Department of Clinical Sciences, College of Veterinary Medicine, North Carolina State University, Raleigh, NC, United States.
Front Pain Res (Lausanne). 2025 Apr 14;6:1518725. doi: 10.3389/fpain.2025.1518725. eCollection 2025.
To investigate changes in somatosensory sensitivity in dogs with spontaneous osteoarthritis (OA) and pain of the stifle or hip, compared to a group of healthy control dogs.
A non-randomised, non-blinded, prospective research study.
30 control, 51 OA-pain, and 31 OA-pain dogs receiving NSAIDs.
A range of noxious and non-noxious quantitative sensory testing (QST) modalities were applied. Dogs were tested twice, one month apart. Two sites were tested at each visit: a distal site located on the cranial aspect of the mid metatarsus and a primary site, lateral to the patella (in dogs with stifle OA) or craniodorsally to the greater trochanter (in dogs with coxofemoral OA). Control dogs were tested at appropriate primary sites to produce the same proportion of animals being tested at stifle or hip as those in the OA group. The order in which non-nociceptive and nociceptive tests were performed was randomized for each test site for each animal, although nociceptive tests were always performed after non-nociceptive tests. Feasibility for performing the tests was assessed for the final 45 dogs recruited to the study. The hierarchical structure of the QST testing data was accounted for within the statistical analysis by employing general linear modelling within a multilevel modelling framework using the MLwiN statistics package.
Osteoarthritis category was not a major determinant of QST outcome measures for the majority of modalities evaluated. In the few modalities in which OA category was determined to be a significant predictor variable, the results were not consistent with previously reported data. The novel, non-nociceptive tests employed overall suggested non-noxious hypoesthesia in association with OA pain. The feasibility of performing QST assessments was relatively low compared to previous studies.
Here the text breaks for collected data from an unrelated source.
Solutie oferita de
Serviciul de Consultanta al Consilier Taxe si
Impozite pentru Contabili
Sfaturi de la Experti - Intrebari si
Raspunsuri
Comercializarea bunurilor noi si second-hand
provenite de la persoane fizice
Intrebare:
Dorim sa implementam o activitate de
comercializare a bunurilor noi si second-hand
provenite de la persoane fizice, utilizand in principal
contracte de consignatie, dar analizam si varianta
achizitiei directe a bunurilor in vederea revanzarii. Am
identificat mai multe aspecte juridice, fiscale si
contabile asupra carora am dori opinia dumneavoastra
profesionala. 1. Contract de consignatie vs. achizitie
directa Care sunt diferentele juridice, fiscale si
and clinical relevance: In a clinical environment, the variability in feasibility of performing QST between dogs may be sufficient to confound changes in QST outcome measures associated with spontaneous OA.
与一组健康对照犬相比,研究患有自发性骨关节炎(OA)且伴有 stifle 关节或髋关节疼痛的犬的躯体感觉敏感性变化。
一项非随机、非盲法的前瞻性研究。
30 只对照犬、51 只 OA 疼痛犬以及 31 只接受非甾体抗炎药治疗的 OA 疼痛犬。
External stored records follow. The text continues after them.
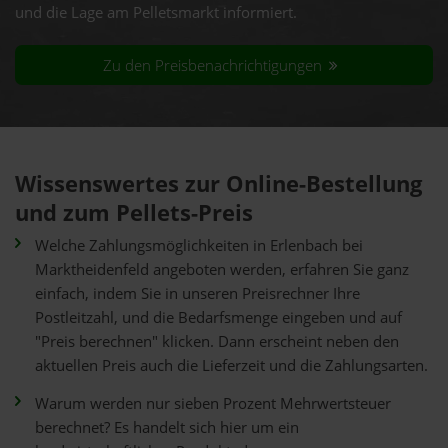
und die Lage am Pelletsmarkt informiert.
Zu den Preisbenachrichtigungen
Wissenswertes zur Online-Bestellung
und zum Pellets-Preis
Welche Zahlungsmöglichkeiten in Erlenbach bei
Marktheidenfeld angeboten werden, erfahren Sie ganz
einfach, indem Sie in unseren Preisrechner Ihre
Postleitzahl, und die Bedarfsmenge eingeben und auf
"Preis berechnen" klicken. Dann erscheint neben den
aktuellen Preis auch die Lieferzeit und die Zahlungsarten.
Warum werden nur sieben Prozent Mehrwertsteuer
berechnet? Es handelt sich hier um ein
应用了一系列有害和无害的定量感觉测试(QST)方法。犬只接受两次测试,间隔一个月。每次测试两个部位:一个位于跖骨中部颅侧的远端部位,以及一个主要部位,在 stifle 关节 OA 的犬中位于髌骨外侧,在股髋 OA 的犬中位于大转子颅背侧。对照犬在适当的主要部位进行测试,以使在 stifle 关节或髋关节接受测试的动物比例与 OA 组相同。对于每只动物的每个测试部位,非伤害性和伤害性测试的执行顺序是随机的,不过伤害性测试总是在非伤害性测试之后进行。对纳入研究的最后 45 只犬评估了进行测试的可行性。通过使用 MLwiN 统计软件包在多水平建模框架内采用一般线性模型,在统计分析中考虑了 QST 测试数据的层次结构。
对于大多数评估的方法,骨关节炎类别并非 QST 结果测量的主要决定因素。在少数几种确定 OA 类别为显著预测变量的方法中,结果与先前报道的数据不一致。所采用的新型非伤害性测试总体上表明与 OA 疼痛相关的无害性感觉减退。与先前的研究相比,进行 QST 评估的可行性相对较低。
在临床环境中,犬之间进行 QST 的可行性差异可能足以混淆与自发性 OA 相关的 QST 结果测量的变化。